Before I launch into my criticism here, I’m perfectly willing to admit that it’s probably my fault that I didn’t enjoy this salad. Trader Joe’s has such a stellar record with their salads that it’s hard for me to accept that they could put out one so completely unpalatable. The far more likely scenario is that I’m an uncultured heathen whose crude taste buds failed to appreciate the higher art the salad was devised by. I’m fully expecting to see some resounding condemnations of my review in the comment section and, frankly, I welcome them. I’d rather live in a world where I’m a confused nitwit than a world where Trader Joe’s puts out lame salads.

Okay, so on to the salad.

It’s awful, guys. Nothing in it really seems to work. I should have maybe been tipped off to this by the name – a combination of kale, soy beans, and sweetened cranberries just sounds like trouble. On the other hand, there’s nothing about roasted squash, quinoa and wheatberries that sounds like they’d be particularly delicious and I enjoy that salad so much that I’m actually eating it now, as I type this.

The first problem with the Kale and Edamame sald is, I think, the kale. There’s no other green in the salad but kale. I like me some kale in my salad – I loved TJ’s Cruciferous Crunch for exactly that reason – but kale needs to be used sparingly. It’s wonderful for texture and body, but when you make your salad out of nothing but kale, like TJ’s did here, it feels like you’re eating a pine tree from the tip down.

If you can get past the kale, you’ve still got to deal with the gangs of edamame soybeans, cranberries, grape tomatoes and scallions. These tastes just simply did not go together well for me.  The sweetness of the cranberries fought against the waxiness of the beans, and the scallions practically reeked, overpowering the other tastes. The big, button-sized beans and whole tomatoes didn’t help either, it just made it so I had to take lots of giant mouthfuls.

Finally, and perhaps worst of all, was the salad dressing. The package bills it as a lemon herb dressing, and I had hope for it. The dressing looked thick and creamy perhaps, I reasoned, it would have just the right flavor to balance the rest of the salad’s intense elements. Sadly, it did not. The lemon herb dressing lacks sweetness, or tanginess or depth. What it delivers seemed more like mustard to me than anything – harsh and astringent, clashing with everything else in the bowl.

It was after the addition of the dressing, when I found myself sitting there chewing a huge mouthful of chopped kale covered with lemon juice and pungent herbs, that I simply put the fork down.
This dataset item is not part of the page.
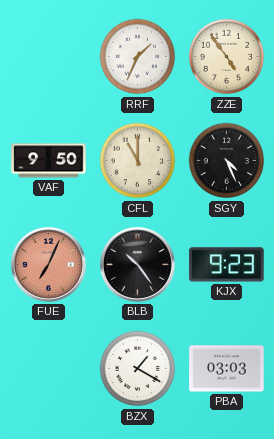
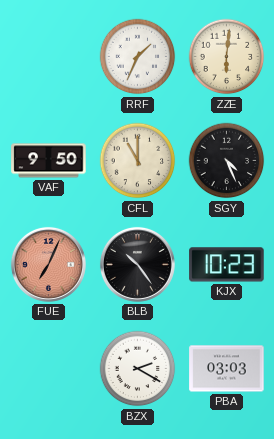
ZZE: 4:54 -> 6:01
KJX: 9:23 -> 10:23
BZX: 1:20 -> 2:20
I couldn’t go on. I need at least one good element in a food to muscle my way through it, one ray of light. In the case of Trader Joe’s Kale and Edamame Salad I couldn’t find any.

 


The Breakdown

Would I Recommend It: No, just no.

Would I Buy It Again: It was such an unpleasant experience that I might have to get it again, just to convince myself it was real.

Final Synopsis: Trader Joe’s worst salad.